[systemd-devel] [PATCH 1/4] Adding halt binary to shutdown the system

Fri Oct 1 10:43:32 PDT 2010

On Fri, 01.10.10 11:37, Gustavo Sverzut Barbieri (barbieri at profusion.mobi) wrote:

> > If you do this then it is probably wise to make sure that the SIGTERM is
> > delivered for all processes at the same time and not one after the
> > other, hence it is recommended to use kill(-1, SIGSTOP) before and
> > kill(-1, SIGCONT) afterwards. This is btw what the sysv implementation
> > of killall5 does.
> 
> we saw the STOP->sig->CONT, but I asked him to remove as we could do
> it better being pid1. His first implementation was very much like
> sysv.
> 
> can you confirm we need this for mdmon and all? If they just ignore
> SIGTERM, all we have to do is try to umount devicemapper before
> SIGKILL.

Well, the fact that mdmon needs that sucks, and I can only say that I
find this a major design flaw of MD. Kay and I have tried to track down
what this is necessary for and it seems it this is support for the
on-disk format of some hw raid adapters.

But be that is it may we probably do have to support this in some
way. How exactly the matching will work in the end we can leave open,
but we do need the loop unfortunately.

(The whole mdmon idea is just broken, because if it really wants to stay
around it must be ebale to reexec itself to release mmaped files on
disk. But AFAICS this isn't the case)

> > A similar loop is needed here.
> 
> why? things will just die... but yeah, the loop should exit quickly.

AFAIK SIGKILL isn't any different from other signals and hence is
asynchronous, and before you go on and unmount the file systems you must
make sure all processes are really gone so that they don't keep the file
system busy.

> >> +
> >> +        if (umount_init() < 0)
> >> +                return -1;
> >> +
> >> +        sync();
> >
> > This is redundant, since the kernel does that anyway when you call
> > reboot(). We probably should remove all invocations of sync()
> > everywhere.
> 
> I've added it during debug, I read the man page that reboot() did not
> ensure sync, and in the process I've lost some of my data... but at
> the end it seems that the reason was something else and this ended
> dangling... but it does not hurt either ;-)

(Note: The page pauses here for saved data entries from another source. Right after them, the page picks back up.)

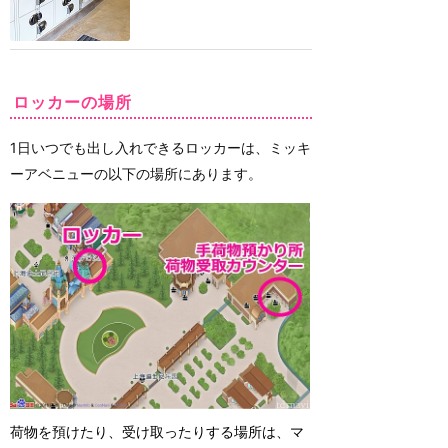
ロッカーの場所
1日いつでも出し入れできるロッカーは、ミッキ
ーアベニューの以下の場所にあります。
荷物を預けたり、受け取ったりする場所は、マ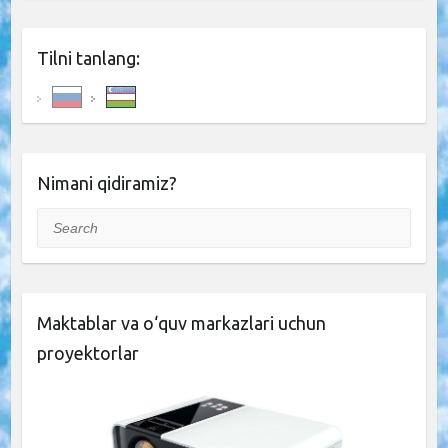
Tilni tanlang:
Nimani qidiramiz?
Search
Maktablar va o‘quv markazlari uchun
proyektorlar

Interesting. I am pretty sure the man page isn't correct here
though. But for now it's probably better to leave the sync in.

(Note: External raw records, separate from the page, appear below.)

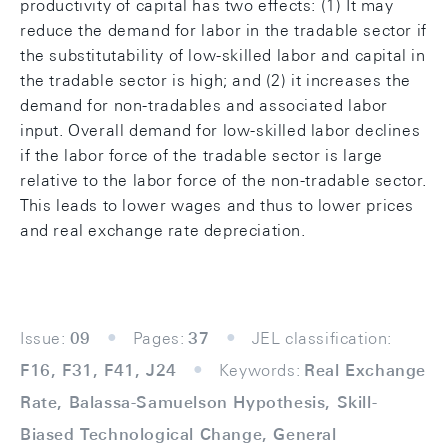
productivity of capital has two effects: (1) It may
reduce the demand for labor in the tradable sector if
the substitutability of low-skilled labor and capital in
the tradable sector is high; and (2) it increases the
demand for non-tradables and associated labor
input. Overall demand for low-skilled labor declines
if the labor force of the tradable sector is large
relative to the labor force of the non-tradable sector.
This leads to lower wages and thus to lower prices
and real exchange rate depreciation.
Issue:
09
Pages:
37
JEL classification:
F16, F31, F41, J24
Keywords:
Real Exchange
Rate, Balassa-Samuelson Hypothesis, Skill-
Biased Technological Change, General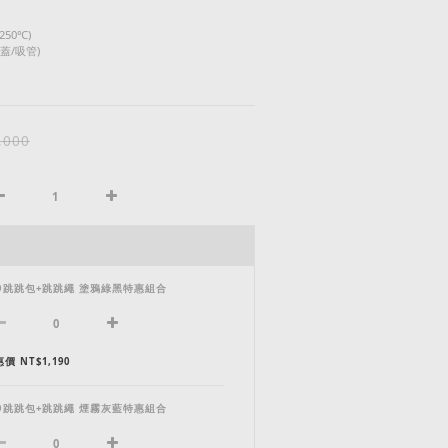
250℃)
蓋/吸管)
,000
iO跳跳包+跳跳繩 塗鴉綠黑特惠組合
價 NT$1,190
iO跳跳包+跳跳繩 煙霧灰藍特惠組合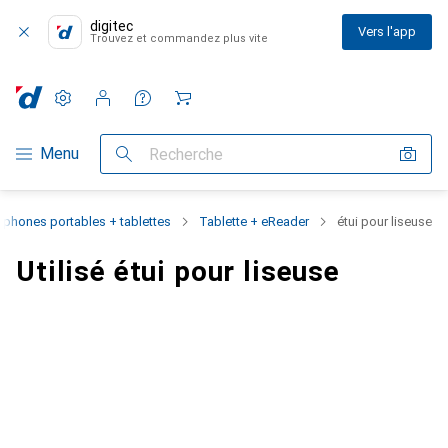
digitec
Vers l'app
Trouvez et commandez plus vite
Paramètres
Compte client
Listes de comparaison
Listes d'envies
Panier
Navigation par catégorie
Menu
Recherche
éphones portables + tablettes
Tablette + eReader
étui pour liseuse
Utilisé étui pour liseuse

> > - use the devicemapper libraries to remove all dm disks after each
> > unmounting run that can be removed (in particular useful for crypto
> > disks). Also remove all loopback devices (i.e. /dev/loop).
> 
> shouldn't this be done BEFORE going to this step? Like in the regular
> systemd units? When we run this binary we should pretty much done,
> we're just giving things a last chance, but in a fully systemd
> compliant system we should have no more left processes when their
> units are stopped.

Well, the whole binary is mostly a safety net anyway, so yes, everythng
should ideally happy cleanly before, but that doesn't relieve us from
coding this safety net correctly.

> if you worry about an unity not being unmounted due processes keeping
> it busy, maybe we can also introduce a non-pid1 killall that SIGTERM
> all processes and that should help dm.

Kay and I have discussed this a bit, and what we came up with is a
scheme like this: there should be a little .service that is active as
long as a user can log in. When it starts up it removes the /etc/nologin
files, and when it shuts down it reccreates it and goes through all
sessions in /sys/fs/cgroups/user/ and kills them. It should be one of
the last services started and the first to be shutdown. It's service
file should probably look something like this:

[Service]
ExecStart=/lib/systemd/systemd-sessions start
ExecStop=/lib/systemd/systemd-sessions stop
RemainAfterExit=yes
Type=oneshot

And then /lib/systemd/systemd-sessions should be a simple binary that
manages /etc/nologin and kills those sessions.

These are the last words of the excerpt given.